Protests over social inequality and economic instability, which have rocked a number of Latin American countries over the years, are likely to spread to Brazil.
President of Brazil’s leading opposition force, the Workers’ Party (PT), Gleisi Hoffmann made this known in an interview with Sputnik.
Brazil has been experiencing lackluster economic development and a low quality of life.
In Latin America, we are witnessing a struggle by the people trying to ensure that their rights are not taken away from them.
“Here in Brazil, you will probably see a reaction, and this is not a call from parties A or B.
“This is a reality that is being imposed on the Brazilian people.
“We have started to build a welfare state on the basis of the Constitution, which was taken as a basis and expanded under the government of (Luiz Inacio) Lula and Dilma (Rousseff, both former presidents), but now all this is changing.
“Brazil is a poor country with many people without social protection, without incentives to develop the economy, create jobs and decent living conditions for the people.
Obviously, the population will understand this and will protest,” Hoffmann, who serves as a member of the lower house of parliament, said.

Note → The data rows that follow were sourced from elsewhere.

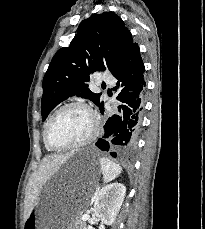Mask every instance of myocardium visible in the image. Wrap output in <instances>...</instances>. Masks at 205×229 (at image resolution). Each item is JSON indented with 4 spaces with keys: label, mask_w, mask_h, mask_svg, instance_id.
<instances>
[{
    "label": "myocardium",
    "mask_w": 205,
    "mask_h": 229,
    "mask_svg": "<svg viewBox=\"0 0 205 229\" xmlns=\"http://www.w3.org/2000/svg\"><path fill=\"white\" fill-rule=\"evenodd\" d=\"M72 107L81 108V109L85 110L91 116V118H92V129H91L89 135L81 141H78V142L72 143V144H68V145L57 146V145L53 144L51 139H50L51 129H52L55 121L57 120L58 116L63 111H65L66 109L72 108ZM99 126H100L99 118L90 106H88L86 103L81 102V101L68 102V103H65L64 105L60 106L51 116V118L47 124L46 130H45V142L50 149L55 150V151H62V150L79 148V147H82V146L89 144L91 141L94 140V138L97 136V134L99 132Z\"/></svg>",
    "instance_id": "f54148a6"
}]
</instances>
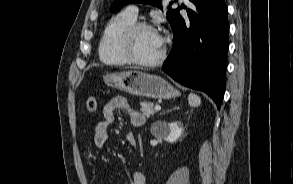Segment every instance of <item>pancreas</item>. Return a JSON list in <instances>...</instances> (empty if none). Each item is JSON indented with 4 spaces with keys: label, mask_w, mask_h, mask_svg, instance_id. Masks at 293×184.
<instances>
[{
    "label": "pancreas",
    "mask_w": 293,
    "mask_h": 184,
    "mask_svg": "<svg viewBox=\"0 0 293 184\" xmlns=\"http://www.w3.org/2000/svg\"><path fill=\"white\" fill-rule=\"evenodd\" d=\"M140 111L146 116V117H150L152 115H154L155 111H154V104L152 102H146L143 101L140 103Z\"/></svg>",
    "instance_id": "obj_1"
}]
</instances>
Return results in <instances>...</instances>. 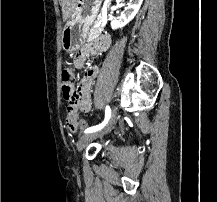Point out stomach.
<instances>
[{"label":"stomach","instance_id":"0dacf381","mask_svg":"<svg viewBox=\"0 0 217 202\" xmlns=\"http://www.w3.org/2000/svg\"><path fill=\"white\" fill-rule=\"evenodd\" d=\"M100 0H77L75 10L62 32V46L66 52H76L89 36L96 20Z\"/></svg>","mask_w":217,"mask_h":202}]
</instances>
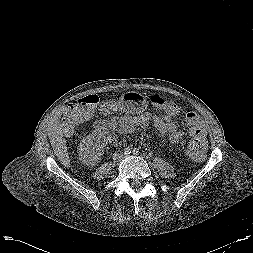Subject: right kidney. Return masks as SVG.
<instances>
[{"label": "right kidney", "instance_id": "obj_1", "mask_svg": "<svg viewBox=\"0 0 253 253\" xmlns=\"http://www.w3.org/2000/svg\"><path fill=\"white\" fill-rule=\"evenodd\" d=\"M107 138L100 130H94L84 137L79 145V159L87 166H95L102 158Z\"/></svg>", "mask_w": 253, "mask_h": 253}]
</instances>
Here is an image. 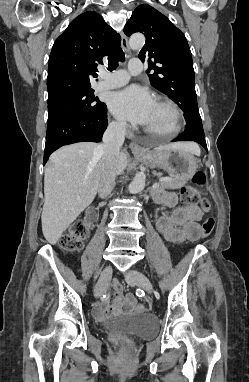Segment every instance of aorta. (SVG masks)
<instances>
[{"mask_svg":"<svg viewBox=\"0 0 249 382\" xmlns=\"http://www.w3.org/2000/svg\"><path fill=\"white\" fill-rule=\"evenodd\" d=\"M130 47L138 50L143 47L145 37L142 34H135L130 37ZM146 176L144 173L138 172L135 174L133 181L129 184L128 190L130 193L135 194L141 192L145 187Z\"/></svg>","mask_w":249,"mask_h":382,"instance_id":"762f6f07","label":"aorta"}]
</instances>
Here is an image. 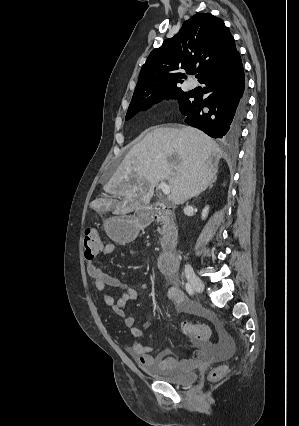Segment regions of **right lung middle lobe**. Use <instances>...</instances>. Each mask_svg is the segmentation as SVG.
<instances>
[{
    "mask_svg": "<svg viewBox=\"0 0 299 426\" xmlns=\"http://www.w3.org/2000/svg\"><path fill=\"white\" fill-rule=\"evenodd\" d=\"M192 97L193 95L183 92L178 86L150 94L142 99L131 101L125 120L131 119L138 112L146 110L151 105L168 98L178 99L181 111L190 104Z\"/></svg>",
    "mask_w": 299,
    "mask_h": 426,
    "instance_id": "dd1d6c3e",
    "label": "right lung middle lobe"
}]
</instances>
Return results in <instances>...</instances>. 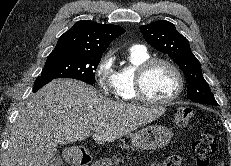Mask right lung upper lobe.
<instances>
[{"mask_svg":"<svg viewBox=\"0 0 231 166\" xmlns=\"http://www.w3.org/2000/svg\"><path fill=\"white\" fill-rule=\"evenodd\" d=\"M124 32L125 30L118 25L81 20L59 38L54 50L67 49L102 55L110 42Z\"/></svg>","mask_w":231,"mask_h":166,"instance_id":"obj_1","label":"right lung upper lobe"}]
</instances>
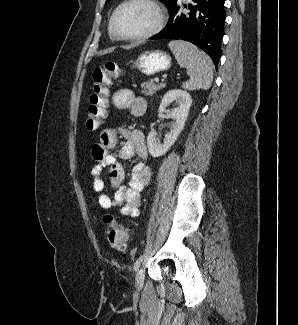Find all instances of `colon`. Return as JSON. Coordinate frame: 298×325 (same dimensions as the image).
<instances>
[{"mask_svg": "<svg viewBox=\"0 0 298 325\" xmlns=\"http://www.w3.org/2000/svg\"><path fill=\"white\" fill-rule=\"evenodd\" d=\"M121 75V67L114 62H107L104 66L93 70V92L86 115V127L89 131L98 130L107 115V96L112 80ZM106 225L105 239L115 250L125 252L128 247L129 234L125 227L119 225L111 214L103 217Z\"/></svg>", "mask_w": 298, "mask_h": 325, "instance_id": "colon-1", "label": "colon"}]
</instances>
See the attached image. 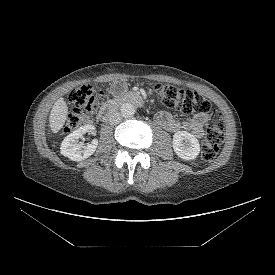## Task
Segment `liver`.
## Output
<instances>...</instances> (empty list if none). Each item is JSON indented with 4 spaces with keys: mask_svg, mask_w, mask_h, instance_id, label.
<instances>
[{
    "mask_svg": "<svg viewBox=\"0 0 275 275\" xmlns=\"http://www.w3.org/2000/svg\"><path fill=\"white\" fill-rule=\"evenodd\" d=\"M68 115V107L64 98H59L53 105L49 116L50 128L57 133L65 124Z\"/></svg>",
    "mask_w": 275,
    "mask_h": 275,
    "instance_id": "6515ba94",
    "label": "liver"
}]
</instances>
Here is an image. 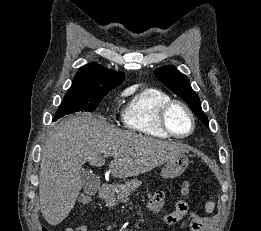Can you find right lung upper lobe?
Listing matches in <instances>:
<instances>
[{"label":"right lung upper lobe","mask_w":261,"mask_h":231,"mask_svg":"<svg viewBox=\"0 0 261 231\" xmlns=\"http://www.w3.org/2000/svg\"><path fill=\"white\" fill-rule=\"evenodd\" d=\"M124 73L92 63L79 69L67 93L109 92L124 80Z\"/></svg>","instance_id":"right-lung-upper-lobe-1"}]
</instances>
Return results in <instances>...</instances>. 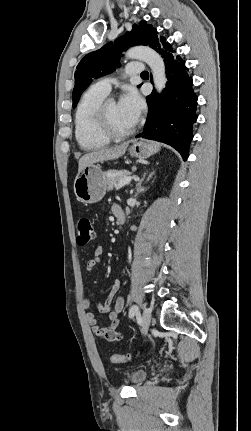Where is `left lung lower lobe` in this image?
<instances>
[{"label": "left lung lower lobe", "mask_w": 251, "mask_h": 431, "mask_svg": "<svg viewBox=\"0 0 251 431\" xmlns=\"http://www.w3.org/2000/svg\"><path fill=\"white\" fill-rule=\"evenodd\" d=\"M152 48L163 58L168 81L161 98L154 93L146 97L148 116L143 132L136 137L171 145L186 160L193 138V123L197 119V96L193 93L192 78L185 62L175 55L165 38L160 37Z\"/></svg>", "instance_id": "0a47b994"}]
</instances>
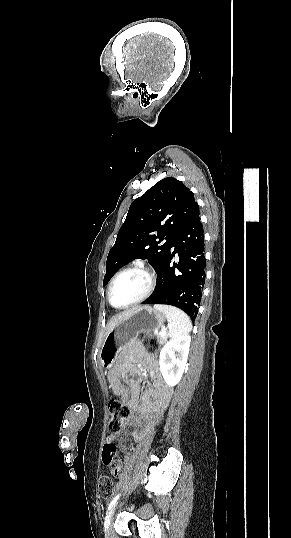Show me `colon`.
<instances>
[{"mask_svg": "<svg viewBox=\"0 0 291 538\" xmlns=\"http://www.w3.org/2000/svg\"><path fill=\"white\" fill-rule=\"evenodd\" d=\"M142 342L145 349L150 353H156L160 348V342L154 336H144ZM108 407L110 413L109 428L113 433H117L126 423L129 406L124 400L115 396L110 399ZM115 453V445L112 442H106L102 453V458L106 465L112 466L115 464ZM98 489L101 497H112L115 492V484L112 477L108 474L101 475L98 482Z\"/></svg>", "mask_w": 291, "mask_h": 538, "instance_id": "1", "label": "colon"}]
</instances>
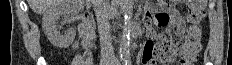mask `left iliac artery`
Wrapping results in <instances>:
<instances>
[{"mask_svg": "<svg viewBox=\"0 0 232 65\" xmlns=\"http://www.w3.org/2000/svg\"><path fill=\"white\" fill-rule=\"evenodd\" d=\"M124 61H125V65H131L130 57H126Z\"/></svg>", "mask_w": 232, "mask_h": 65, "instance_id": "obj_1", "label": "left iliac artery"}]
</instances>
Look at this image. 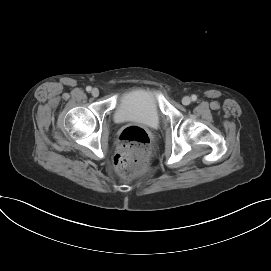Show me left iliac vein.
<instances>
[{"instance_id": "obj_1", "label": "left iliac vein", "mask_w": 271, "mask_h": 271, "mask_svg": "<svg viewBox=\"0 0 271 271\" xmlns=\"http://www.w3.org/2000/svg\"><path fill=\"white\" fill-rule=\"evenodd\" d=\"M182 103H183L184 105H189V104L191 103V98L188 97V96L183 97Z\"/></svg>"}]
</instances>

The lawmaker added that in general, the protests in Latin America were sparked by economic policies that failed to benefit the people.
We are not alarmed by protests and mounting demonstrations.
“In Latin America, there is a debate about choosing the right economic model.
“In the countries where the neoliberal model has existed for a long time, we see people on the streets protesting about the lack of rights, precarious living conditions, and the economic situation.
Vivid examples are Chile and Argentina. (Argentine President-elect) Alberto Fernandez and (Vice President-elect) Christina Kirchner won the election because the economic policy (of outgoing President Mauricio) Macri have plundered the Argentine people,” Hoffmann said.
In recent months, the rallies over inequality have occurred in Bolivia, Colombia, Ecuador, and even in Chile, once considered Latin America’s most stable country.
At the same time, tensions have been on the rise in Brazil since President Jair Bolsonaro came to power.
Bolsonaro’s opponents criticise his unfriendly stance on LGBT rights, mismanaging the response to the Amazon forest fires as well as the country’s poor economic performance.